--- START ---

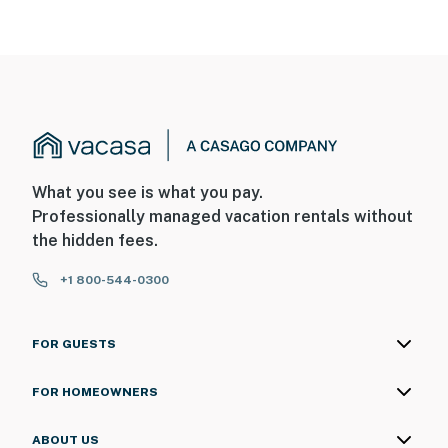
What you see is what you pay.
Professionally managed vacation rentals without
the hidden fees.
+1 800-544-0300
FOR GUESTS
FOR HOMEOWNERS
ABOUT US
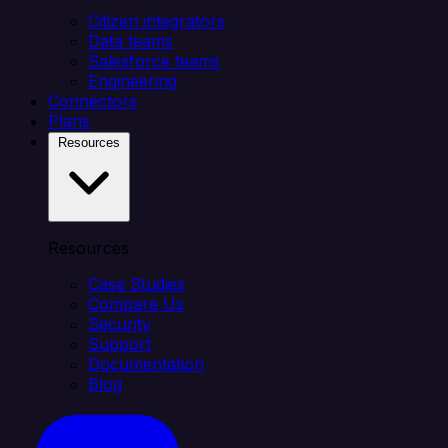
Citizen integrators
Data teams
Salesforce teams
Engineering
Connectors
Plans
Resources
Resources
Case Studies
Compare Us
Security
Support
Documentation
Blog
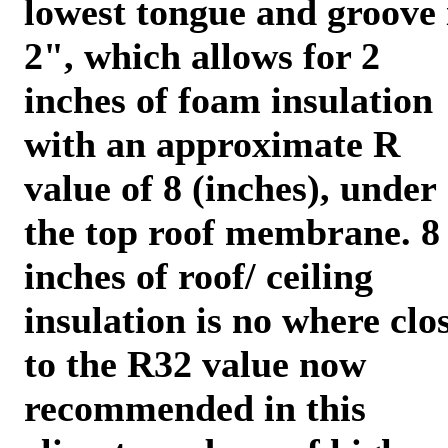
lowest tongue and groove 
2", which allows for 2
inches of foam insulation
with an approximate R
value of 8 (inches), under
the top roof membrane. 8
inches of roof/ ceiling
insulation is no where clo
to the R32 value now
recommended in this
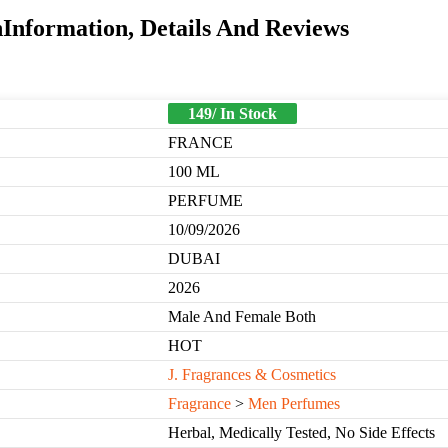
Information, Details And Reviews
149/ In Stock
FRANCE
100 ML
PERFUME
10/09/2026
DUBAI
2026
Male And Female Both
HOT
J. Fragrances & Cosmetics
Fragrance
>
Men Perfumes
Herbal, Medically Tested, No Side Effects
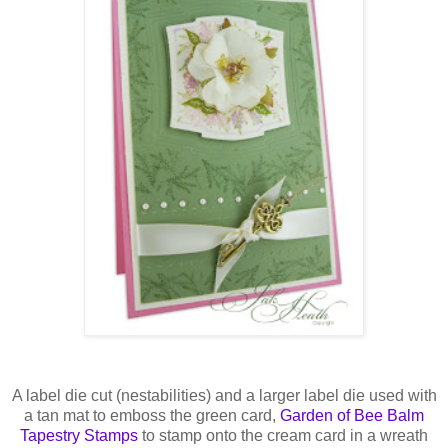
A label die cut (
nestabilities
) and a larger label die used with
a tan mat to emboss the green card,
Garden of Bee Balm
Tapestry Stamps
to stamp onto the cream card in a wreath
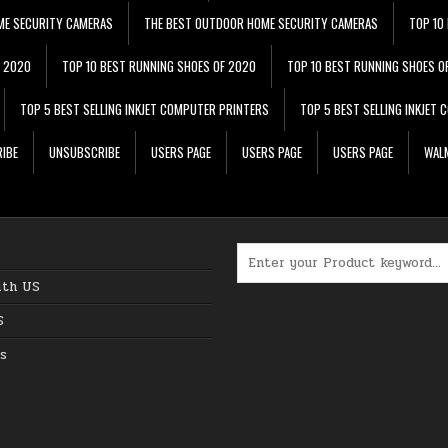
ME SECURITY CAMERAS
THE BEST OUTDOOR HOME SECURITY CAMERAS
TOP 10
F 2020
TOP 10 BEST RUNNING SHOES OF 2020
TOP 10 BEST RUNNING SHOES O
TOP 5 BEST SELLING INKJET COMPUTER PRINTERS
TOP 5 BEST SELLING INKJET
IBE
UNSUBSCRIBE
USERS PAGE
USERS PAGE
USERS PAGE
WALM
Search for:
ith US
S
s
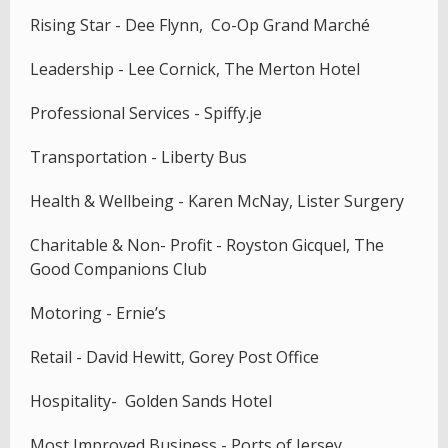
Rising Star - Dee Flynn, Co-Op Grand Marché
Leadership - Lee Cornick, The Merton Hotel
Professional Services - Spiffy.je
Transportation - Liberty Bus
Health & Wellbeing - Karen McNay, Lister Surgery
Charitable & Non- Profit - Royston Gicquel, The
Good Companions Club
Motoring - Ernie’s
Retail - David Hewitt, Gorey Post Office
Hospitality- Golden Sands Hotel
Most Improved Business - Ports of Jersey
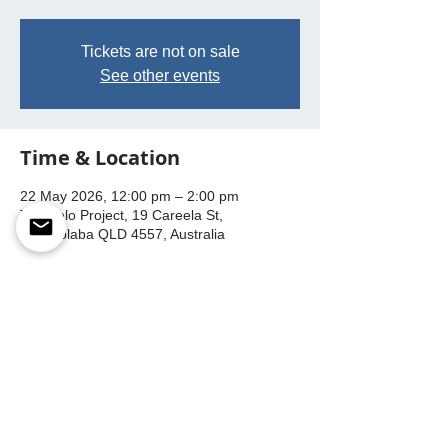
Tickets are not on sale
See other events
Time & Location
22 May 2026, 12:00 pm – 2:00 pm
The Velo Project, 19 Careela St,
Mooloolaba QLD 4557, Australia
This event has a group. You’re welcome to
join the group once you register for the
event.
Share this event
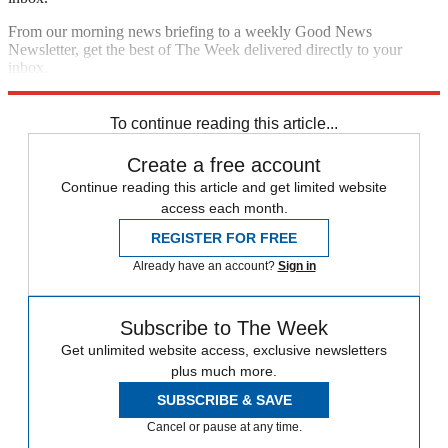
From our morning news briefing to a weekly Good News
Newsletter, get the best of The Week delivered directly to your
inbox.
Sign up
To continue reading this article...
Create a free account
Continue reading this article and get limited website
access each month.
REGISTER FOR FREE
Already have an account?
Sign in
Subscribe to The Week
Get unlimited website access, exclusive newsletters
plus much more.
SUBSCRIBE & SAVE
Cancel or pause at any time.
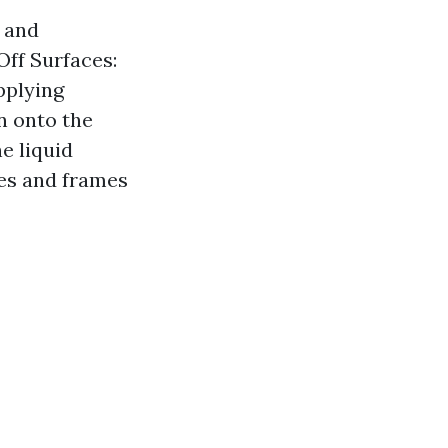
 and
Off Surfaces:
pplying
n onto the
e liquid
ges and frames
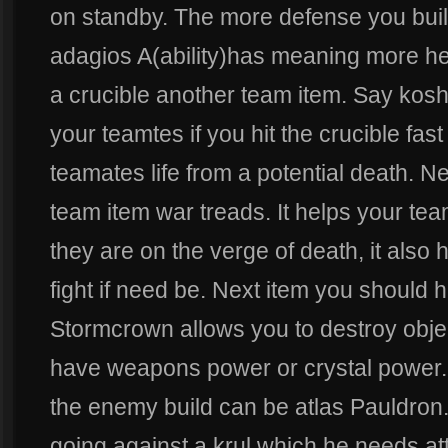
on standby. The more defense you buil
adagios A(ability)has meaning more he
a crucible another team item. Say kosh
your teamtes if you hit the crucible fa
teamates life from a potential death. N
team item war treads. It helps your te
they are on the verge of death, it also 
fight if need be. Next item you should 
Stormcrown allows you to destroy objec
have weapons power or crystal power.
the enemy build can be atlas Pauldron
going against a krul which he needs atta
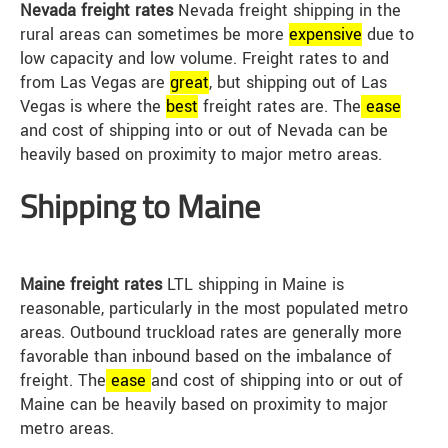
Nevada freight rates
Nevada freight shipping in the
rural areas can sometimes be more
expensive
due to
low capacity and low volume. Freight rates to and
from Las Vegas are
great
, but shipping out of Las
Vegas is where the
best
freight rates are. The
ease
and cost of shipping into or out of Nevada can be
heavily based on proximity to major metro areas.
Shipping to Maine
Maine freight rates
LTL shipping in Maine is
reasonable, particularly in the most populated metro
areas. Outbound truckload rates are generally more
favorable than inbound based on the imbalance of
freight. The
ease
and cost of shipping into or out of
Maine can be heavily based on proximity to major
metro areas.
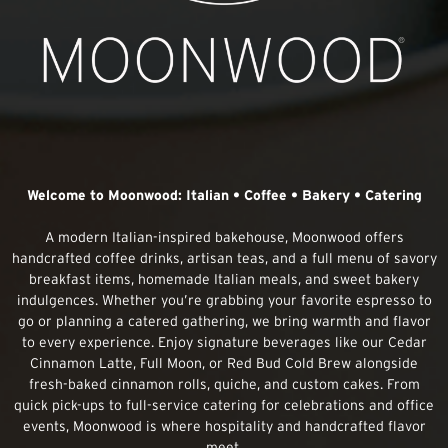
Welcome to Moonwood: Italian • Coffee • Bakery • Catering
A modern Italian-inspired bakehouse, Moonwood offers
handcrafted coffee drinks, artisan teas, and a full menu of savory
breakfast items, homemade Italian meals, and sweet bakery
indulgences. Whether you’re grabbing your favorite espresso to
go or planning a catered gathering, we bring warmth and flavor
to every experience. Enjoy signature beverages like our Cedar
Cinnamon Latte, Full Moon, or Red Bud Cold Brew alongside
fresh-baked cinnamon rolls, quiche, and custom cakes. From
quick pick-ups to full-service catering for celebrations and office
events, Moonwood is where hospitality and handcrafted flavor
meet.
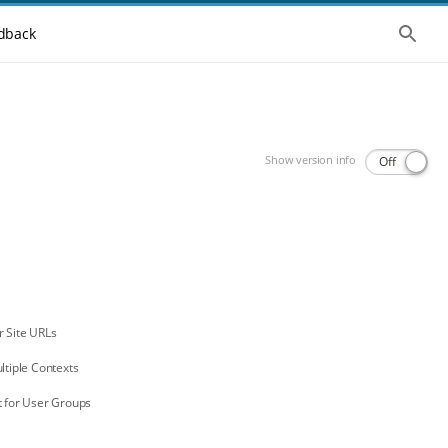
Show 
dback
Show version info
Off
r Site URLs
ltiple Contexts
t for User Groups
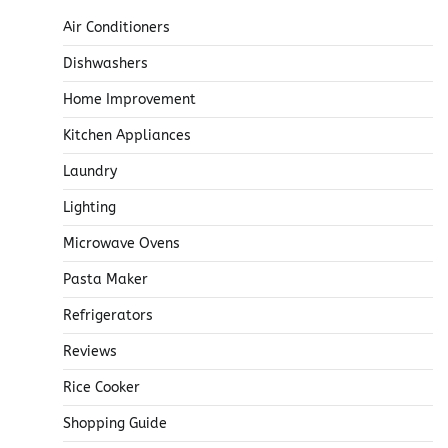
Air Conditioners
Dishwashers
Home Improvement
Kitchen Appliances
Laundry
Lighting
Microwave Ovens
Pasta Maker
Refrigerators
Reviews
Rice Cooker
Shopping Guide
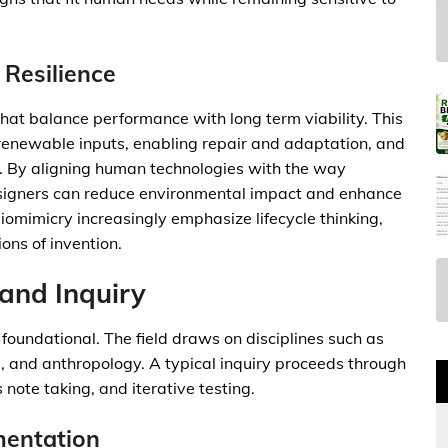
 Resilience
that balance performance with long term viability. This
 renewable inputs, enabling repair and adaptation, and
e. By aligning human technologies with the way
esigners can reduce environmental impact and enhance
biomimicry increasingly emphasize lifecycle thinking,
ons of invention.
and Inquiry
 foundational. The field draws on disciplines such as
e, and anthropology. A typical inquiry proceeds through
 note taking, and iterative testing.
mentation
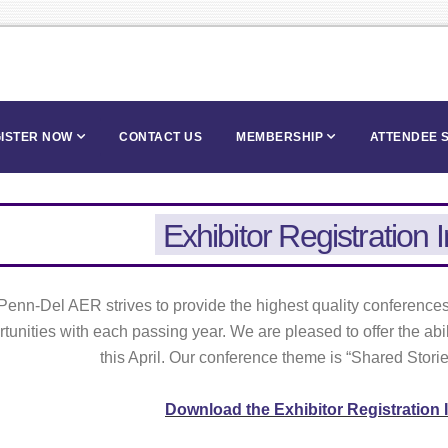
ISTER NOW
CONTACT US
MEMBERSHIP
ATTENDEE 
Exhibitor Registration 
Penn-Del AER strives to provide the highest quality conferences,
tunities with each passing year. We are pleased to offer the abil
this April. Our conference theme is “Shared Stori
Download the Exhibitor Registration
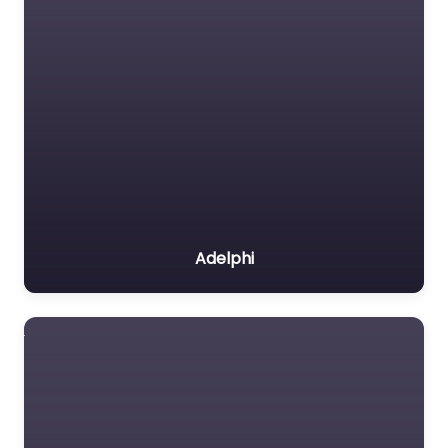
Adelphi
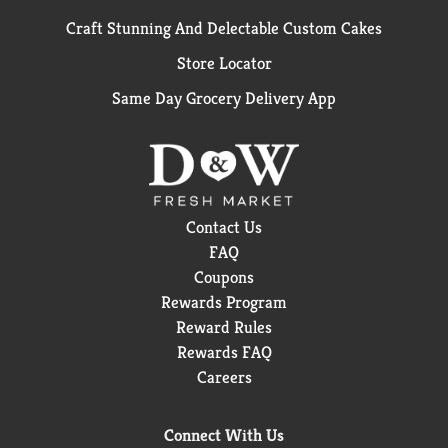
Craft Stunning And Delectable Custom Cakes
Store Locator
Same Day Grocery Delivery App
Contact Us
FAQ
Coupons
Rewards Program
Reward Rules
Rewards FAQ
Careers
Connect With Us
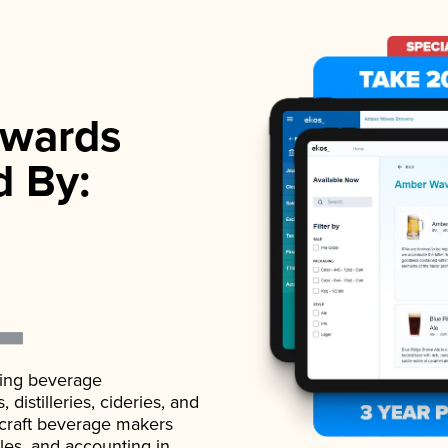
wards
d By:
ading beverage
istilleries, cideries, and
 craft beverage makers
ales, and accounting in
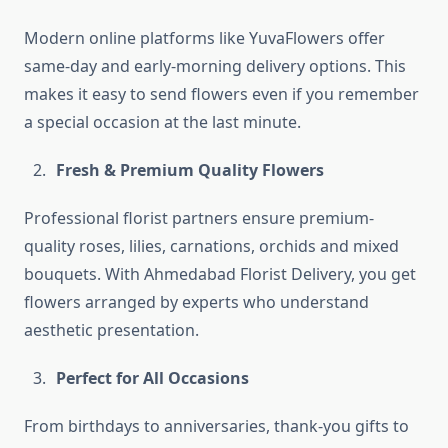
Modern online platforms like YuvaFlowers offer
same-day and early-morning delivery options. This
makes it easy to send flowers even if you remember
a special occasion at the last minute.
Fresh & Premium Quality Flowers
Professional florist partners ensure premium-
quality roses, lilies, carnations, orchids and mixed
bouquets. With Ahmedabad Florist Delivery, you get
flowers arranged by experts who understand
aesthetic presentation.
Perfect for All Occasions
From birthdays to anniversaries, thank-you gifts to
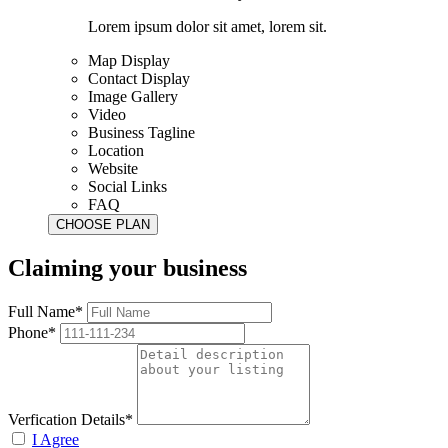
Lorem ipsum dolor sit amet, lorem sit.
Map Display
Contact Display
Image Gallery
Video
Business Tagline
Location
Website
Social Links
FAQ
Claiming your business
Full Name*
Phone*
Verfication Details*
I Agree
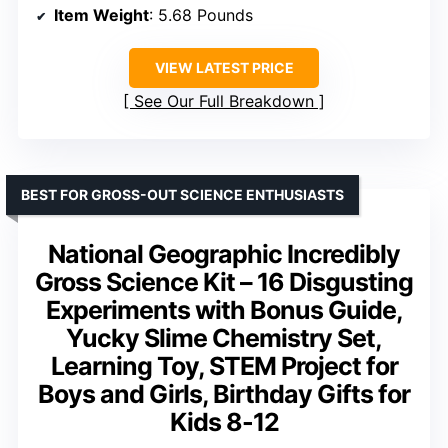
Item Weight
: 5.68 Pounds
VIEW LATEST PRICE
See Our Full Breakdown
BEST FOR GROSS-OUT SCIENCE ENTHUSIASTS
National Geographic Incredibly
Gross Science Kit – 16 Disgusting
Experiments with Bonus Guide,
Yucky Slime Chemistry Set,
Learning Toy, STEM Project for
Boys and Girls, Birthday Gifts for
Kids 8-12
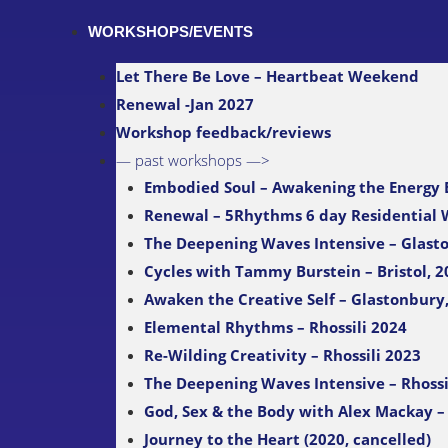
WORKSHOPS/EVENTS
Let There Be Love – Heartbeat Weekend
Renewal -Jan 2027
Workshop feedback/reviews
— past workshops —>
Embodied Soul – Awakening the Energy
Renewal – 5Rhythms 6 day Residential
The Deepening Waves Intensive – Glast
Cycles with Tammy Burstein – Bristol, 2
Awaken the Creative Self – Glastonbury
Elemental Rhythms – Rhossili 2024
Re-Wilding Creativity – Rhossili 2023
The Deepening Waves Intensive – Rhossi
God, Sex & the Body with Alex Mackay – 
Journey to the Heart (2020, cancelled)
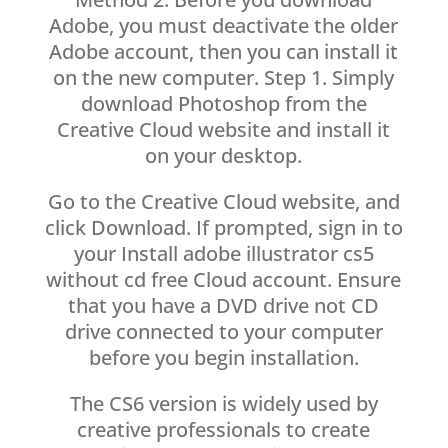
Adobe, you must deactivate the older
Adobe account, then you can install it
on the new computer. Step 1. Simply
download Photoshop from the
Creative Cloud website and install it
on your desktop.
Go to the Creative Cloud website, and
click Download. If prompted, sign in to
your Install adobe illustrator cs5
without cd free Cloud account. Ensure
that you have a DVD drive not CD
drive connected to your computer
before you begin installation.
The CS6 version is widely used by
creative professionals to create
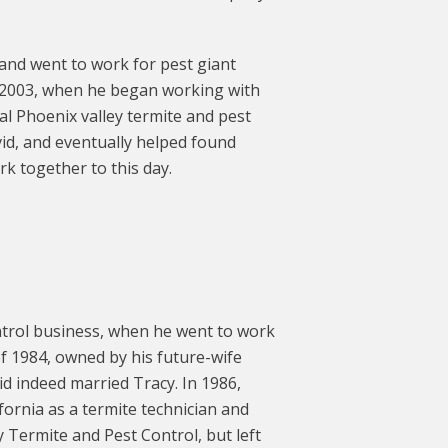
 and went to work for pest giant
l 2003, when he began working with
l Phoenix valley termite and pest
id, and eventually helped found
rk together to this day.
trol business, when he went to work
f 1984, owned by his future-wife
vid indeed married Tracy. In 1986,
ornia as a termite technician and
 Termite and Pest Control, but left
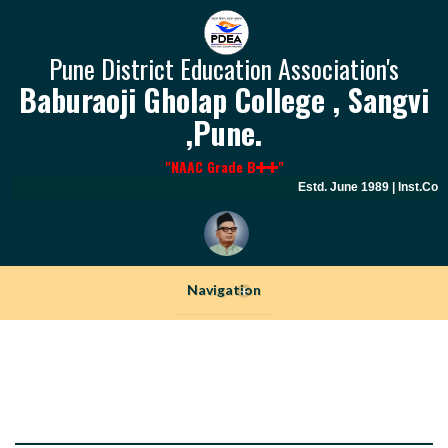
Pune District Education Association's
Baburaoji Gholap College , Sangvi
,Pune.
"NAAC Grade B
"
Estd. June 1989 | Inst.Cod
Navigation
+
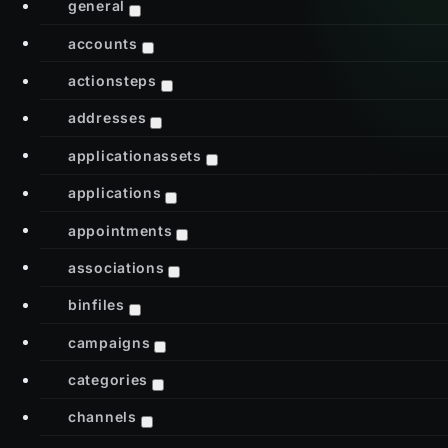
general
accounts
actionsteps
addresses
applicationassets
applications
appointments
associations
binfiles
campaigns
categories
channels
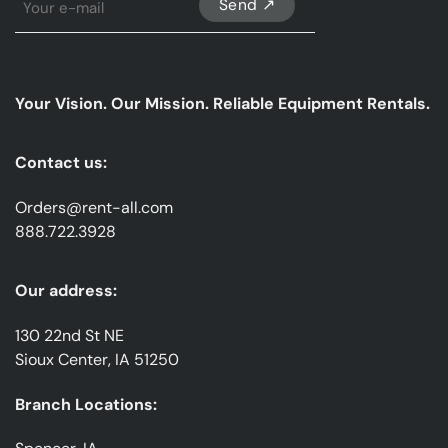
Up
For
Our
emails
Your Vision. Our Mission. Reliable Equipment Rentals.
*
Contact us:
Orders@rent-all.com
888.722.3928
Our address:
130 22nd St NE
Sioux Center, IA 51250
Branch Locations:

--- END ---

Copy exactly, and only, the lines from the first line of the material through the line that contains "Men Perfumes", both ends kept; no pictures.

▸ THE COMPLETED TASK
What you see is what you pay.
Professionally managed vacation rentals without
the hidden fees.
+1 800-544-0300
FOR GUESTS
FOR HOMEOWNERS
ABOUT US
Citizen integrators
Data teams
Salesforce teams
Engineering
Connectors
Plans
Resources
Resources
Case Studies
Compare Us
Security
Support
Documentation
Blog
lowest tongue and groove 
2", which allows for 2
inches of foam insulation
with an approximate R
value of 8 (inches), under
the top roof membrane. 8
inches of roof/ ceiling
insulation is no where clo
to the R32 value now
recommended in this
Information, Details And Reviews
149/ In Stock
FRANCE
100 ML
PERFUME
10/09/2026
DUBAI
2026
Male And Female Both
HOT
J. Fragrances & Cosmetics
Fragrance
>
Men Perfumes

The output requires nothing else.